Il film è anche una presentazione dell’ultima mostra The Cleaner, quasi una summa dell’evoluzione artistica dell’Abramović. Allo stesso tempo, presenta una presa di coscienza di come il pensiero possa essere ingannatore e fallace. Ripercorrendo la sua memoria, infatti, l’artista si ritrova a rivalutare alcune esperienze della propria vita in modo diverso, riconoscendo di averne spesso travisato il senso. E’ singolare il fatto che proprio dall’incomprensione si sia spesso scaturito un grande “potere” artistico, catartico, proprio perché alimentato dalla rabbia della delusione.
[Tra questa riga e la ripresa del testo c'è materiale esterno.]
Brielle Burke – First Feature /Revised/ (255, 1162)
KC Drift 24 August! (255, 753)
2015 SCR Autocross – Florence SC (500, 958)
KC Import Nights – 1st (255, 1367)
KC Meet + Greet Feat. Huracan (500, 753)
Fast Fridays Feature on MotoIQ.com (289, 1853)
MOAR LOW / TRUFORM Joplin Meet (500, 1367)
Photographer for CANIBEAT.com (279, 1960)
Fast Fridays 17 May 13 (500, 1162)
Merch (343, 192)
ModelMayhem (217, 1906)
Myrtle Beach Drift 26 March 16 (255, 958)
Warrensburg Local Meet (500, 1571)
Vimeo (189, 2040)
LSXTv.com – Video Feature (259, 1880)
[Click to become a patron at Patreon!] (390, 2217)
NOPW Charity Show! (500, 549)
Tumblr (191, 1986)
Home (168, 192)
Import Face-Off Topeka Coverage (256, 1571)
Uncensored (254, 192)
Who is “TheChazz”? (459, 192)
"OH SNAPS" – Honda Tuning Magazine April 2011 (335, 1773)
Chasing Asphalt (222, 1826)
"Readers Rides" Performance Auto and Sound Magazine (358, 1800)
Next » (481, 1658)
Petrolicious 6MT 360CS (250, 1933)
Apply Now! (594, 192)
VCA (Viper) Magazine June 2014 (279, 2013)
Documentario che certo non è esaustivo nel descrivere l’arte di Marina Abramović, Homecoming – Marina Abramović è comunque un’efficace portfolio audiovisivo  dell’idea artistica della performer, che, giocando di riflessi,  dove immortala i discepoli nell’ arte performativa lì dove essi sono all’opera, ne offre una approfondita e rispettosa analisi, senza sovrastrutture, lasciando all’essenzialità della testimonianza della stessa artista  la definizione nel contenuto nelle sue creazioni performative.